So yesterday I got totally stuck on this algebra problem involving multiple factors, right? The number 135 kept popping up and I realized I couldn’t brute force my way through. Like, what is 135 made of? I vaguely remembered something about prime factors, so I figured why not dive back into it properly.
Dusting Off The Basics
First things first, I grabbed a pen and paper. I started simple: I know primes are numbers only divisible by 1 and themselves – 2, 3, 5, 7, 11, and so on. The goal was to break 135 down into a product of ONLY prime numbers.
The Trial and Error Phase
I looked at 135. It ends with a 5, so obviously it’s divisible by 5. Quick mental check: 135 ÷ 5 = 27. Okay, so one prime factor is 5, and now I have 27 to deal with.
27… that’s 3 cubed, right? 3 times 9? No, 3 x 9 is 27, but 9 isn’t prime. So I split that further: 27 ÷ 3 = 9. Now I have a 3. Then 9 ÷ 3 = 3. Now I have another 3. Then 3 ÷ 3 = 1. Done. So 27 breaks down to 3 x 3 x 3.
Putting It All Together
Let’s collect those pieces. We had:
- Divided 135 by 5 to get 27
- Divided 27 by 3 to get 9
- Divided 9 by 3 to get 3
- Divided 3 by 3 to get 1
That means the prime factors are: 5, 3, 3, 3.
So the prime factorization is 5 × 3 × 3 × 3. We usually write it neatly using exponents: 135 = 3³ × 5. Double-checked it: 3 cubed is 27, times 5 is 135. Perfect.

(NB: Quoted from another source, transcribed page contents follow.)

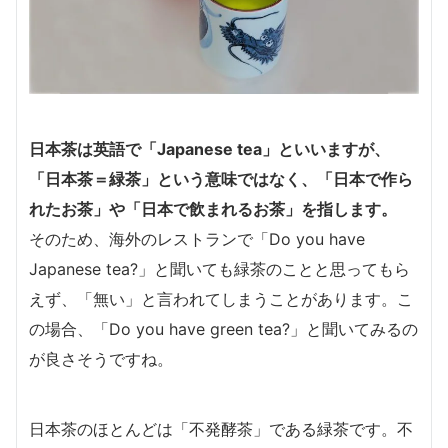
日本茶は英語で
「Japanese tea」
といいますが、
「日本茶＝緑茶」という意味ではなく、「日本で作ら
れたお茶」や「日本で飲まれるお茶」を指します。
そのため、海外のレストランで「Do you have
Japanese tea?」と聞いても緑茶のことと思ってもら
えず、「無い」と言われてしまうことがあります。こ
の場合、「Do you have green tea?」と聞いてみるの
が良さそうですね。
日本茶のほとんどは「不発酵茶」である緑茶です。不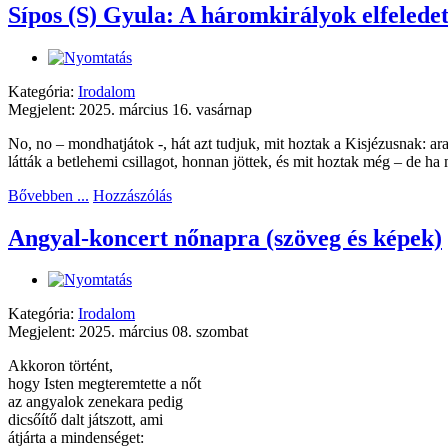
Sípos (S) Gyula: A háromkirályok elfelede
Kategória:
Irodalom
Megjelent: 2025. március 16. vasárnap
No, no – mondhatjátok -, hát azt tudjuk, mit hoztak a Kisjézusnak: ar
látták a betlehemi csillagot, honnan jöttek, és mit hoztak még – de ha
Bővebben ...
Hozzászólás
Angyal-koncert nőnapra (szöveg és képek)
Kategória:
Irodalom
Megjelent: 2025. március 08. szombat
Akkoron történt,
hogy Isten megteremtette a nőt
az angyalok zenekara pedig
dicsőítő dalt játszott, ami
átjárta a mindenséget: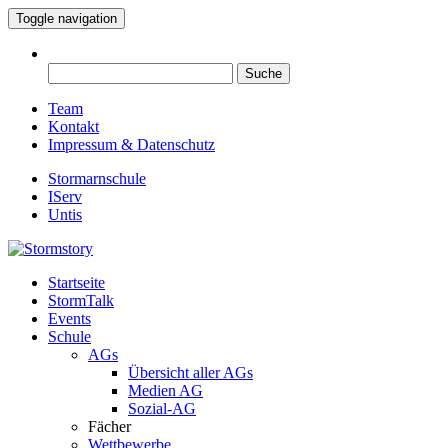
Toggle navigation
Suche
nach:
Team
Kontakt
Impressum & Datenschutz
Stormarnschule
IServ
Untis
Startseite
Eure digitale Schülerzeitung
StormTalk
Stormstory
Events
Schule
AGs
Übersicht aller AGs
Medien AG
Sozial-AG
Fächer
Wettbewerbe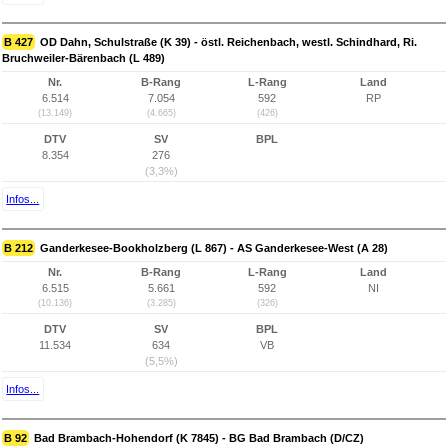
B 427
OD Dahn, Schulstraße (K 39) - östl. Reichenbach, westl. Schindhard, Ri.
Bruchweiler-Bärenbach (L 489)
Nr.
B-Rang
L-Rang
Land
6.514
7.054
592
RP
(13.149)
(4.665)
(426)
DTV
SV
BPL
8.354
276
(3,3%)
Infos...
B 212
Ganderkesee-Bookholzberg (L 867) - AS Ganderkesee-West (A 28)
Nr.
B-Rang
L-Rang
Land
6.515
5.661
592
NI
(10.136)
(3.285)
(326)
DTV
SV
BPL
11.534
634
VB
(5,5%)
Infos...
B 92
Bad Brambach-Hohendorf (K 7845) - BG Bad Brambach (D/CZ)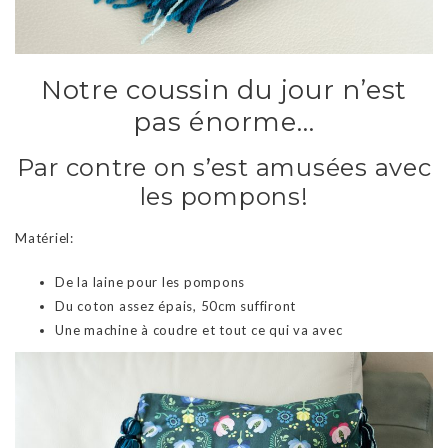
Notre coussin du jour n’est
pas énorme…
Par contre on s’est amusées avec
les pompons!
Matériel:
De la laine pour les pompons
Du coton assez épais, 50cm suffiront
Une machine à coudre et tout ce qui va avec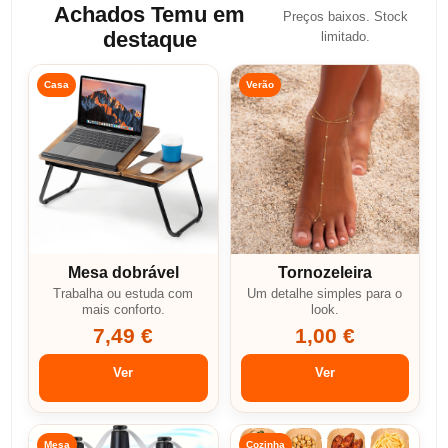
Achados Temu em
Preços baixos. Stock
destaque
limitado.
Casa
Verão
Mesa dobrável
Tornozeleira
Trabalha ou estuda com
Um detalhe simples para o
mais conforto.
look.
7,49 €
1,00 €
Ver
Ver
Mesa
Cozinha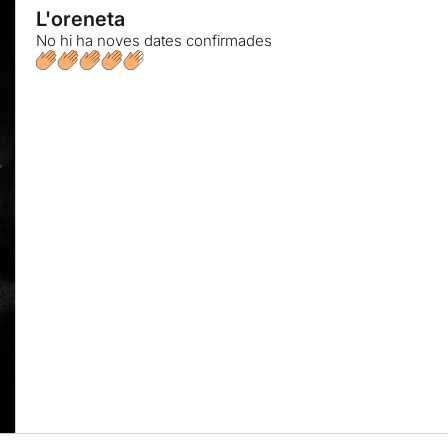
L'oreneta
No hi ha noves dates confirmades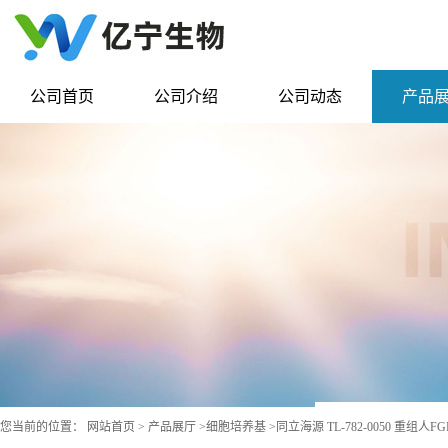
公司首页
公司介绍
公司动态
产品
您当前的位置：
网站首页
>
产品展厅
>
细胞培养基
>
同立海源 TL-782-0050 重组人F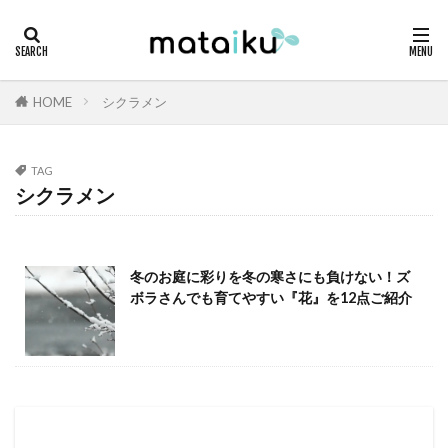
HOME
シクラメン
TAG
シクラメン
冬のお庭に彩りを冬の寒さにも負けない！ズ
ボラさんでも育てやすい『花』を12点ご紹介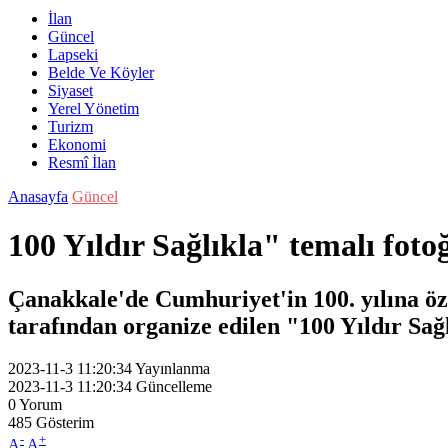
İlan
Güncel
Lapseki
Belde Ve Köyler
Siyaset
Yerel Yönetim
Turizm
Ekonomi
Resmî İlan
Anasayfa
Güncel
100 Yıldır Sağlıkla" temalı fotoğr
Çanakkale'de Cumhuriyet'in 100. yılına öze
tarafından organize edilen "100 Yıldır Sağlı
2023-11-3 11:20:34
Yayınlanma
2023-11-3 11:20:34
Güncelleme
0
Yorum
485
Gösterim
-
+
A
A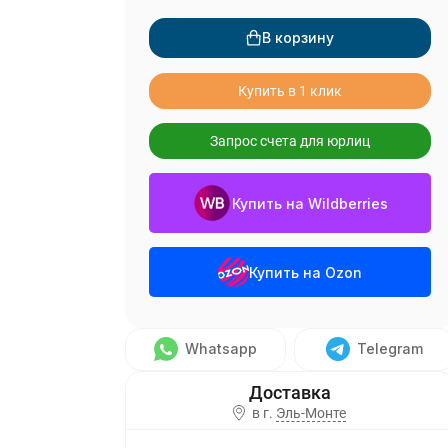
В корзину
Купить в 1 клик
Запрос счета для юрлиц
Купить на Wildberries
Купить на Ozon
Whatsapp
Telegram
в г.
Эль-Монте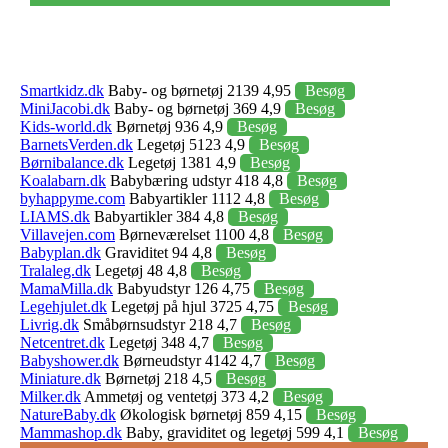
Smartkidz.dk
Baby- og børnetøj 2139 4,95
Besøg
MiniJacobi.dk
Baby- og børnetøj 369 4,9
Besøg
Kids-world.dk
Børnetøj 936 4,9
Besøg
BarnetsVerden.dk
Legetøj 5123 4,9
Besøg
Børnibalance.dk
Legetøj 1381 4,9
Besøg
Koalabarn.dk
Babybæring udstyr 418 4,8
Besøg
byhappyme.com
Babyartikler 1112 4,8
Besøg
LIAMS.dk
Babyartikler 384 4,8
Besøg
Villavejen.com
Børneværelset 1100 4,8
Besøg
Babyplan.dk
Graviditet 94 4,8
Besøg
Tralaleg.dk
Legetøj 48 4,8
Besøg
MamaMilla.dk
Babyudstyr 126 4,75
Besøg
Legehjulet.dk
Legetøj på hjul 3725 4,75
Besøg
Livrig.dk
Småbørnsudstyr 218 4,7
Besøg
Netcentret.dk
Legetøj 348 4,7
Besøg
Babyshower.dk
Børneudstyr 4142 4,7
Besøg
Miniature.dk
Børnetøj 218 4,5
Besøg
Milker.dk
Ammetøj og ventetøj 373 4,2
Besøg
NatureBaby.dk
Økologisk børnetøj 859 4,15
Besøg
Mammashop.dk
Baby, graviditet og legetøj 599 4,1
Besøg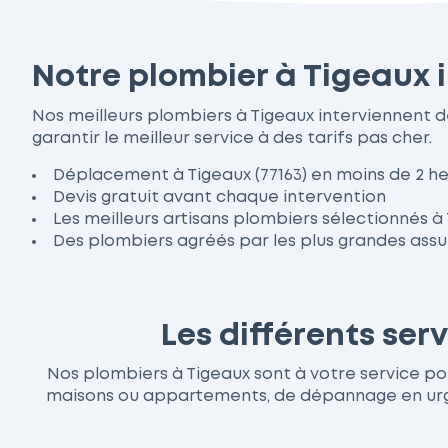
Notre plombier à Tigeaux 
Nos meilleurs plombiers à Tigeaux interviennent 
garantir le meilleur service à des tarifs pas cher.
Déplacement à Tigeaux (77163) en moins de 2 h
Devis gratuit avant chaque intervention
Les meilleurs artisans plombiers sélectionnés à
Des plombiers agréés par les plus grandes ass
Les différents se
Nos plombiers à Tigeaux sont à votre service pour
maisons ou appartements, de dépannage en urgen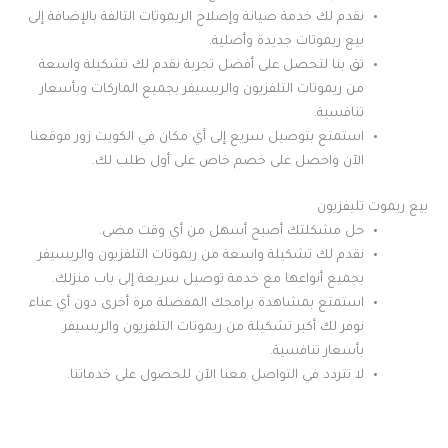
نقدم لك خدمة صيانة وإصلاح الريموتات التالفة بالإضافة إلى
بيع ريموتات جديدة وأصلية.
ثق بنا لتحصل على أفضل تجربة نقدم لك تشكيلة واسعة
من ريموتات التلفزيون والريسيفر بجميع الماركات وبأسعار
تنافسية.
استمتع بتوصيل سريع إلى أي مكان في الكويت زور موقعنا
الآن واحصل على خصم خاص على أول طلب لك.
بيع ريموت تليفزيون
حل مشكلتك أصبح أسهل من أي وقت مضى.
نقدم لك تشكيلة واسعة من ريموتات التلفزيون والريسيفر
بجميع أنواعها مع خدمة توصيل سريعة إلى باب منزلك.
استمتع بمشاهدة برامجك المفضلة مرة أخرى دون أي عناء
نوفر لك أكبر تشكيلة من ريموتات التلفزيون والريسيفر
بأسعار تنافسية.
لا تتردد في التواصل معنا الآن للحصول على خدماتنا.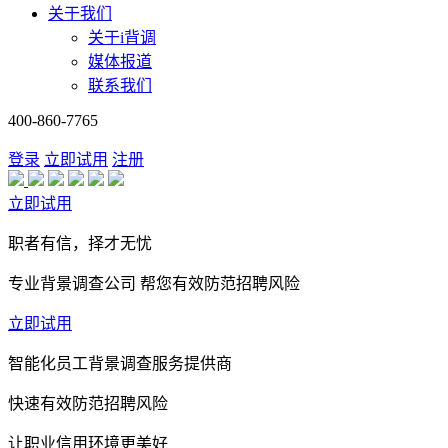
关于我们
关于i背调
媒体报道
联系我们
400-860-7765
登录
立即试用
注册
立即试用
职者有信，择才无忧
专业背景调查公司 帮您有效防范招聘风险
立即试用
智能化员工背景调查服务提供商
快速有效防范招聘风险
让职业信用环境更美好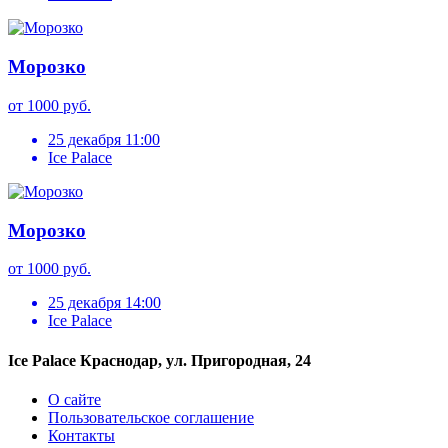
Морозко
от 1000 руб.
25 декабря 11:00
Ice Palace
Морозко
от 1000 руб.
25 декабря 14:00
Ice Palace
Ice Palace Краснодар, ул. Пригородная, 24
О сайте
Пользовательское соглашение
Контакты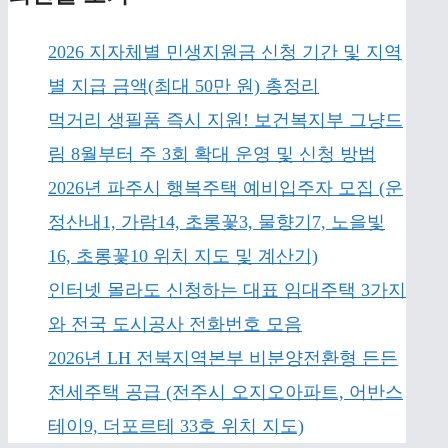
2026 지자체별 민생지원금 신청 기간 및 지역
별 지급 금액(최대 50만 원) 총정리
먹거리 생필품 즉시 지원! 보건복지부 그냥드
림 8월부터 주 3회 확대 운영 및 신청 방법
2026년 파주시 행복주택 예비입주자 모집 (운
정산내1, 가람14, 초롱꽃3, 물향기7, 노을빛
16, 초롱꽃10 위치 지도 및 계산기)
인터넷 몰라도 신청하는 대표 임대주택 3가지
와 전국 도시공사 전화번호 모음
2026년 LH 전북지역본부 비분양전환형 든든
전세주택 공급 (전주시 오지오아파트, 어반스
테이9, 더포르테 33호 위치 지도)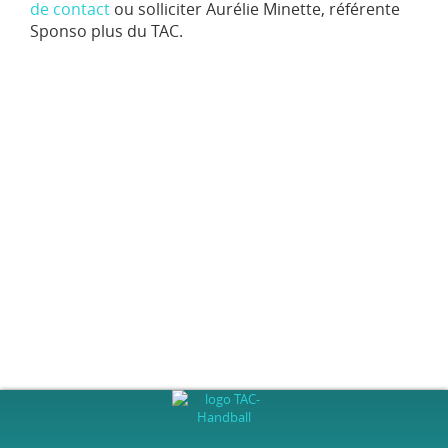
de contact
ou solliciter Aurélie Minette, référente
Sponso plus du TAC.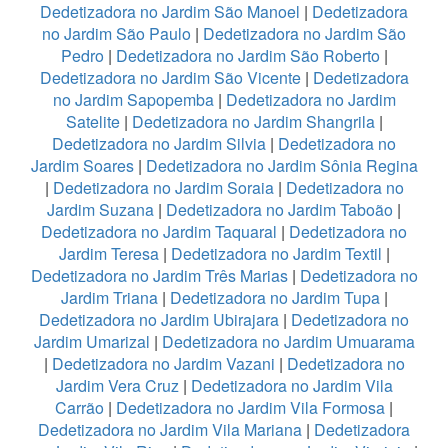
Dedetizadora no Jardim São Manoel
|
Dedetizadora
no Jardim São Paulo
|
Dedetizadora no Jardim São
Pedro
|
Dedetizadora no Jardim São Roberto
|
Dedetizadora no Jardim São Vicente
|
Dedetizadora
no Jardim Sapopemba
|
Dedetizadora no Jardim
Satelite
|
Dedetizadora no Jardim Shangrila
|
Dedetizadora no Jardim Silvia
|
Dedetizadora no
Jardim Soares
|
Dedetizadora no Jardim Sônia Regina
|
Dedetizadora no Jardim Soraia
|
Dedetizadora no
Jardim Suzana
|
Dedetizadora no Jardim Taboão
|
Dedetizadora no Jardim Taquaral
|
Dedetizadora no
Jardim Teresa
|
Dedetizadora no Jardim Textil
|
Dedetizadora no Jardim Três Marias
|
Dedetizadora no
Jardim Triana
|
Dedetizadora no Jardim Tupa
|
Dedetizadora no Jardim Ubirajara
|
Dedetizadora no
Jardim Umarizal
|
Dedetizadora no Jardim Umuarama
|
Dedetizadora no Jardim Vazani
|
Dedetizadora no
Jardim Vera Cruz
|
Dedetizadora no Jardim Vila
Carrão
|
Dedetizadora no Jardim Vila Formosa
|
Dedetizadora no Jardim Vila Mariana
|
Dedetizadora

Why Bother Though? The Lightbulb Moment
Okay, cool, I found the prime factors. But how is this actually useful? That was the question. Here’s where it clicked during my practice:
- Simplifying Fractions: If you get a big ugly fraction like 270/405, spotting shared prime factors is a lifesaver. Both numbers share factors of 3 and 5? Makes simplifying waaay faster.
- Finding GCD/LCM: Greatest Common Divisor and Least Common Multiple suddenly become less scary. Just look at the prime factors! For GCD, take the smallest power of each shared prime. For LCM, take the highest power of all primes present. Boom.
- Spotting Divisors: Knowing the prime factors of 135 (3³ × 5) instantly tells me that only prime factors of 3 and 5 will divide evenly into it. Any number made from multiplying different combinations of 3s and 5s (like 1, 3, 9, 5, 15, 45, 27, 135) is a divisor. No guesswork.
- Patterns & Rules: Seeing that 135 has both a factor of 5 and a factor of 3 explains why it follows the divisibility rules for 5 (ends in 0 or 5) AND 3 (digits sum to 9, which is divisible by 3). The prime factorization reveals the underlying rules.
So yeah, taking those few minutes to figure out why 135 breaks down to 3³ × 5 wasn’t just about that one number. It gave me tools – faster ways to handle messy fractions, find what numbers have in common, list divisors, and understand why certain divisibility tricks work. Definitely worth the scratch paper!